Le premier frein est réglementaire. Une solution de biocontrôle met aujourd’hui sept à dix ans pour arriver sur le marché européen, contre seulement deux à trois ans en Amérique du Nord et du Sud. Ces délais réduisent la rentabilité des investissements et poussent certaines entreprises à développer leurs innovations hors d’Europe. Le projet européen de simplification « Omnibus X » pourrait apporter des améliorations, notamment avec une définition officielle du biocontrôle, une zone d’évaluation unique et des autorisations provisoires. Toutefois, les mesures pourraient finalement ne concerner que les substances à faible risque, soit environ 40 % des solutions.
Le financement des homologations constitue également un obstacle important, particulièrement pour les start-up.
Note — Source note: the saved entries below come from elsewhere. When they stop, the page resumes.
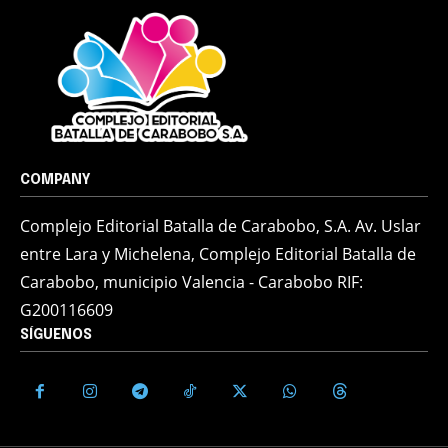
COMPANY
Complejo Editorial Batalla de Carabobo, S.A. Av. Uslar
entre Lara y Michelena, Complejo Editorial Batalla de
Carabobo, municipio Valencia - Carabobo RIF:
G200116609
SÍGUENOS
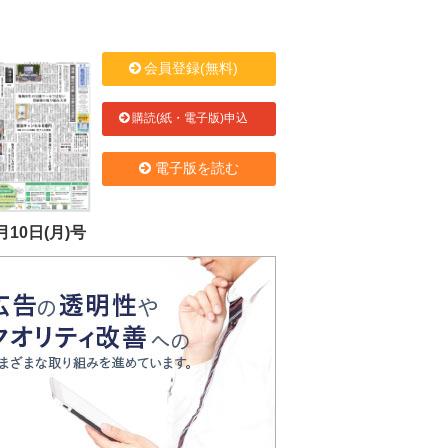
会員登録(無料)
購読(紙・電子版)申込
電子版を読む
月10日(月)号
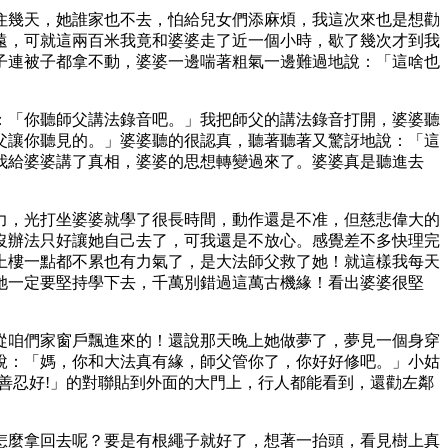
住幾天，她誰家也不去，怕給兒女們添麻煩，我這次來也是想勸
遠，可就這兩百米我竟和婆婆走了近一個小時，歇了幾次才到我
子連被子都拿不動，婆婆一邊喘著粗氣一邊難過地說：「這啥也
：「你聽師父講法錄音吧。」我把師父的講法錄音打開，婆婆聽
父讓你聽見的。」婆婆聽的很認真，聽著聽著又驚訝地說：「這
我給婆婆講了真相，婆婆的思想轉變過來了。婆婆真是聽進去
力，光打坐婆婆就學了很長時間，動作還是不准，但慈悲偉大的
沒辦法只好讓她自己去了，可我還是不放心。感覺差不多快理完
上樓一點都不累也有力氣了，是大法師父救了她！就這樣我每天
她一定要堅持學下去，千萬別錯過這萬古機緣！看出婆婆很堅
從咱們家窗戶飄進來的！還說那天晚上她做夢了，夢見一個身穿
說：「媽，你和大法真有緣，師父管你了，你好好修吧。」小姑
善忍好!」的對聯貼到外面的大門上，行人都能看到，還勸左鄰
怎麼拿回去呢？要是有根繩子就好了，想著一抬頭，看見樹上真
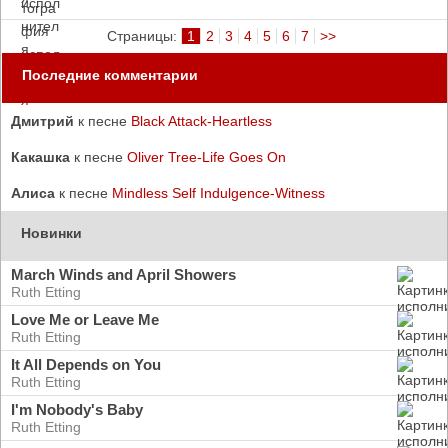
Страницы:
1
2
3
4
5
6
7
>>
Последние комментарии
Дмитрий
к песне
Black Attack-Heartless
Какашка
к песне
Oliver Tree-Life Goes On
Алиса
к песне
Mindless Self Indulgence-Witness
Новинки
March Winds and April Showers
Ruth Etting
Love Me or Leave Me
Ruth Etting
It All Depends on You
Ruth Etting
I'm Nobody's Baby
Ruth Etting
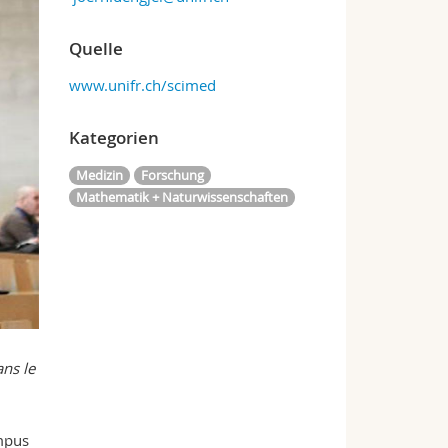
Quelle
www.unifr.ch/scimed
Kategorien
Medizin
Forschung
Mathematik + Naturwissenschaften
ans le
ampus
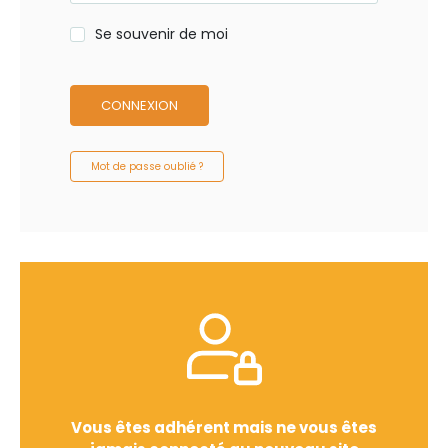
Se souvenir de moi
CONNEXION
Mot de passe oublié ?
Vous êtes adhérent mais ne vous êtes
La mise au point et l’homologation d’un produit peuvent coûter entre 1 et 5 millions d’euros, des montants difficiles à réunir auprès d’investisseurs qui connaissent encore peu ce marché et sont sensibles aux délais réglementaires et aux risques associés. Cette situation favorise notamment le rachat de jeunes entreprises innovantes par de grands groupes disposant de davantage de moyens.
Enfin, l’essor du biocontrôle dépend de son appropriation par les agriculteurs. Ceux-ci ont besoin de références techniques solides, de formation et d’un accompagnement par les conseillers et techniciens afin de maîtriser les conditions d’utilisation des solutions et d’éviter les déceptions liées à une mauvaise application. Des projets davantage ancrés dans les territoires pourront faciliter cette diffusion. Alliance Biocontrôle propose également de réduire le risque financier pour les producteurs, par exemple grâce à des aides pendant les deux ou trois premières années d’utilisation, le temps qu’ils évaluent l’efficacité et s’approprient ces nouvelles solutions.